WORK INSTRUCTIONS:
Give back the whole listing word for word and skip each picture.
-- INPUT DATA follows --
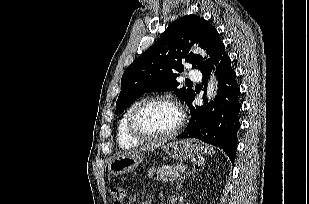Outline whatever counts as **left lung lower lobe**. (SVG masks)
Instances as JSON below:
<instances>
[{
	"instance_id": "1",
	"label": "left lung lower lobe",
	"mask_w": 309,
	"mask_h": 204,
	"mask_svg": "<svg viewBox=\"0 0 309 204\" xmlns=\"http://www.w3.org/2000/svg\"><path fill=\"white\" fill-rule=\"evenodd\" d=\"M218 79L217 96L214 103L207 107L193 105L195 93L190 100V122L178 138H198L205 143L217 146L234 161L237 148V131L240 127L239 102L240 89L236 84V74L231 67V59L222 46L214 61ZM212 67L202 71V83L205 84Z\"/></svg>"
}]
</instances>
-- INPUT DATA concluded --
RESULT:
Outline whatever counts as **left lung lower lobe**. (SVG masks)
Instances as JSON below:
<instances>
[{
	"instance_id": "1",
	"label": "left lung lower lobe",
	"mask_w": 309,
	"mask_h": 204,
	"mask_svg": "<svg viewBox=\"0 0 309 204\" xmlns=\"http://www.w3.org/2000/svg\"><path fill=\"white\" fill-rule=\"evenodd\" d=\"M218 79L217 96L214 103L207 107L193 105L195 93L190 100V122L178 138H198L205 143L217 146L234 161L237 148V131L240 127L239 102L240 89L236 84V74L231 67V59L222 46L214 61ZM212 67L202 71V83L205 84Z\"/></svg>"
}]
</instances>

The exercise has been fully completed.